In the present embodiment, the description has been given of the vane pump type oil supply mechanism. However, in the vane pump type, since the supply pressure of the lubricating oil is higher than in other systems, the present embodiment supplies the lubricating oil by a differential pressure. In this case, the most advantageous method is used. However, it goes without saying that other methods using springs or blades are effective as long as the pressure inside the closed casing is high.

In this embodiment, the case where the space and the radial passage are provided in the shaft has been described. However, it goes without saying that the same effect can be obtained even in the bearing side.

Effect of the Invention As is clear from the above description, the present invention provides a cylinder and
A main bearing and a sub-bearing fixed to both ends of the cylinder, a shaft rotatably housed in the main bearing and the sub-bearing and having a crank, a roller fitted to the crank of the shaft and eccentrically rotating in the cylinder, and a groove in the cylinder Mechanism body composed of a vane reciprocating inside and abutting on a roller, an oil supply mechanism connected to the machine body, a sliding portion between a main bearing and a sub bearing and a shaft, and a sliding portion between a crank and a roller. And a plurality of radial passages communicating with the space and the sliding portion and including a throttle and an oil introduction portion, so that the dynamic pressure and the static pressure are provided. And a bearing configuration utilizing both of them can be obtained, and there is an effect that the load resistance of the bearing can be improved.

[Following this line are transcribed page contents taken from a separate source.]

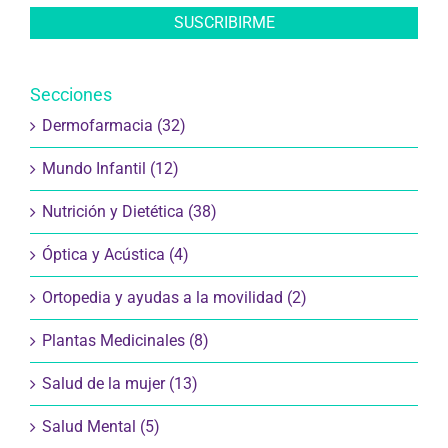
Secciones
Dermofarmacia (32)
Mundo Infantil (12)
Nutrición y Dietética (38)
Óptica y Acústica (4)
Ortopedia y ayudas a la movilidad (2)
Plantas Medicinales (8)
Salud de la mujer (13)
Salud Mental (5)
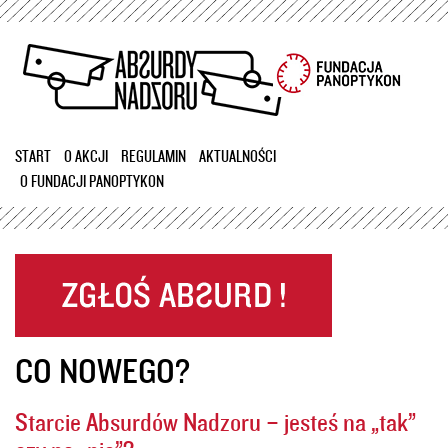
Przejdź
do
treści
START
O AKCJI
REGULAMIN
AKTUALNOŚCI
O FUNDACJI PANOPTYKON
CO NOWEGO?
Starcie Absurdów Nadzoru – jesteś na „tak”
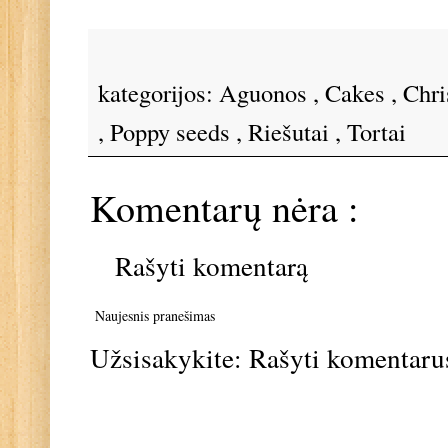
kategorijos:
Aguonos
,
Cakes
,
Chri
,
Poppy seeds
,
Riešutai
,
Tortai
Komentarų nėra :
Rašyti komentarą
Naujesnis pranešimas
Užsisakykite:
Rašyti komentaru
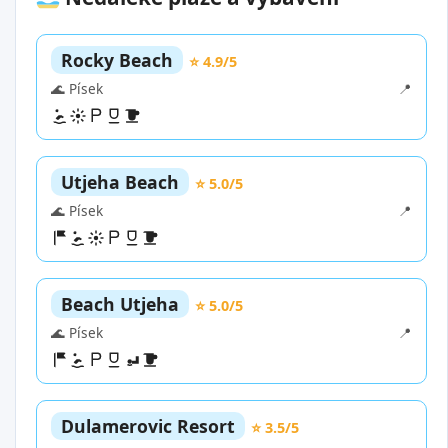
Rocky Beach
⭐ 4.9/5
🌊 Písek
📍
Utjeha Beach
⭐ 5.0/5
🌊 Písek
📍
Beach Utjeha
⭐ 5.0/5
🌊 Písek
📍
Dulamerovic Resort
⭐ 3.5/5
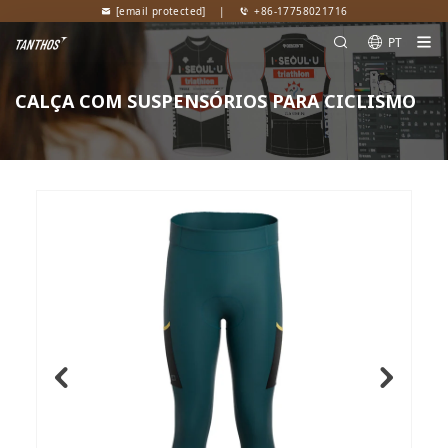
[email protected]
|
+86-17758021716
PT
CALÇA COM SUSPENSÓRIOS PARA CICLISMO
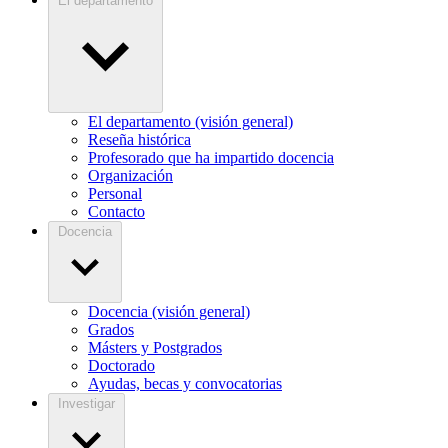
El departamento
El departamento (visión general)
Reseña histórica
Profesorado que ha impartido docencia
Organización
Personal
Contacto
Docencia
Docencia (visión general)
Grados
Másters y Postgrados
Doctorado
Ayudas, becas y convocatorias
Investigar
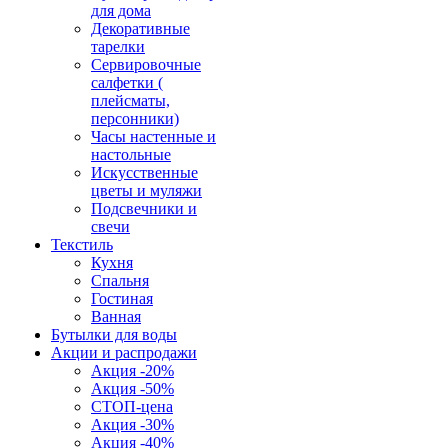
для дома
Декоративные
тарелки
Сервировочные
салфетки (
плейсматы,
персонники)
Часы настенные и
настольные
Искусственные
цветы и муляжи
Подсвечники и
свечи
Текстиль
Кухня
Спальня
Гостиная
Ванная
Бутылки для воды
Акции и распродажи
Акция -20%
Акция -50%
СТОП-цена
Акция -30%
Акция -40%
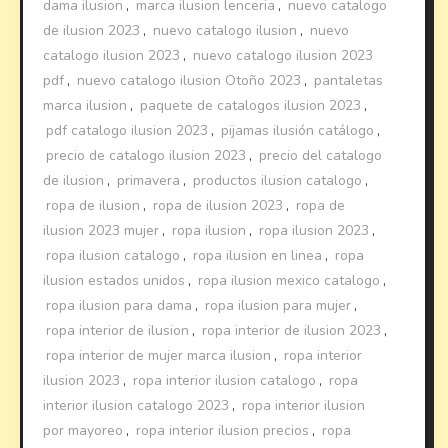
dama ilusion
,
marca ilusion lenceria
,
nuevo catalogo
de ilusion 2023
,
nuevo catalogo ilusion
,
nuevo
catalogo ilusion 2023
,
nuevo catalogo ilusion 2023
pdf
,
nuevo catalogo ilusion Otoño 2023
,
pantaletas
marca ilusion
,
paquete de catalogos ilusion 2023
,
pdf catalogo ilusion 2023
,
pijamas ilusión catálogo
,
precio de catalogo ilusion 2023
,
precio del catalogo
de ilusion
,
primavera
,
productos ilusion catalogo
,
ropa de ilusion
,
ropa de ilusion 2023
,
ropa de
ilusion 2023 mujer
,
ropa ilusion
,
ropa ilusion 2023
,
ropa ilusion catalogo
,
ropa ilusion en linea
,
ropa
ilusion estados unidos
,
ropa ilusion mexico catalogo
,
ropa ilusion para dama
,
ropa ilusion para mujer
,
ropa interior de ilusion
,
ropa interior de ilusion 2023
,
ropa interior de mujer marca ilusion
,
ropa interior
ilusion 2023
,
ropa interior ilusion catalogo
,
ropa
interior ilusion catalogo 2023
,
ropa interior ilusion
por mayoreo
,
ropa interior ilusion precios
,
ropa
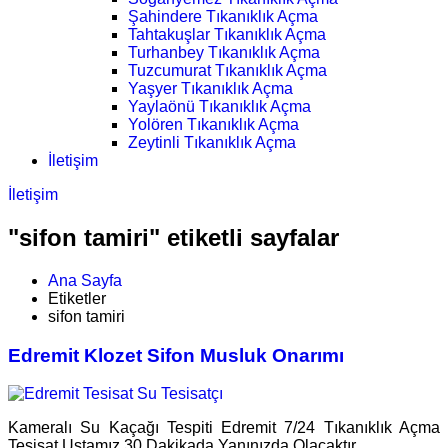
Şahindere Tıkanıklık Açma
Tahtakuşlar Tıkanıklık Açma
Turhanbey Tıkanıklık Açma
Tuzcumurat Tıkanıklık Açma
Yaşyer Tıkanıklık Açma
Yaylaönü Tıkanıklık Açma
Yolören Tıkanıklık Açma
Zeytinli Tıkanıklık Açma
İletişim
İletişim
"sifon tamiri" etiketli sayfalar
Ana Sayfa
Etiketler
sifon tamiri
Edremit Klozet Sifon Musluk Onarımı
Kameralı Su Kaçağı Tespiti Edremit 7/24 Tıkanıklık Açma
Tesisat Ustamız 30 Dakikada Yanınızda Olacaktır.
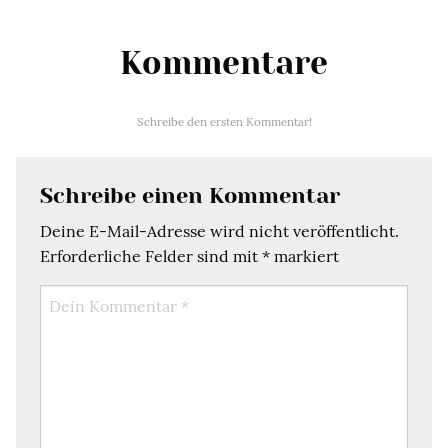
Kommentare
Schreibe den ersten Kommentar!
Schreibe einen Kommentar
Deine E-Mail-Adresse wird nicht veröffentlicht.
Erforderliche Felder sind mit
*
markiert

[Brief description of the drawings]

FIG. 1 is a sectional view of a rotary compressor showing one embodiment of the present invention, and FIG. 2 is an enlarged sectional view of a bearing section taken along line II-II 'of FIG. FIG. 3B is a cross-sectional view showing the flow and pressure of lubricating oil from the radial direction of the shaft, FIG. 3 is a cross-sectional view of a conventional rotary compressor, and FIG. FIG. 4 is a sectional view taken along line IV-IV ′ of FIG. 4 ... Cylinder, 5 ... Roller, 6 ... Vane, 7 ...
Main bearing, 8 ... Bearing bearing, 9 ... Mechanical part body, 12 ... Lubricating mechanism, 19 ... Shaft, 19d ... Hole, 20,21,22,23,24,25
... radial passages, 20a, 21a, 22a, 23a, 24a, 25a ... throttles, 20b, 21b, 22b, 23b, 24b, 25b ... oil introduction section.

Claims (1)

(57) [Claims] 1. A cylinder, a main bearing and a sub-bearing fixed to both ends of the cylinder, a shaft rotatably housed in the main bearing and the sub-bearing, having a crank, and fitted to a crank of the shaft. A mechanical unit main body composed of a roller eccentrically rotating in the cylinder, a vane reciprocating in the groove of the cylinder and abutting on the roller, an oil supply mechanism connected to the mechanical unit main body, the main bearing and the auxiliary A space provided near a sliding portion between a bearing and the shaft and a sliding portion between the crank and the roller and connected to an oil supply mechanism, a space communicating with the sliding portion, a throttle, and an oil introducing portion. Rotary compressor having a plurality of radial passages.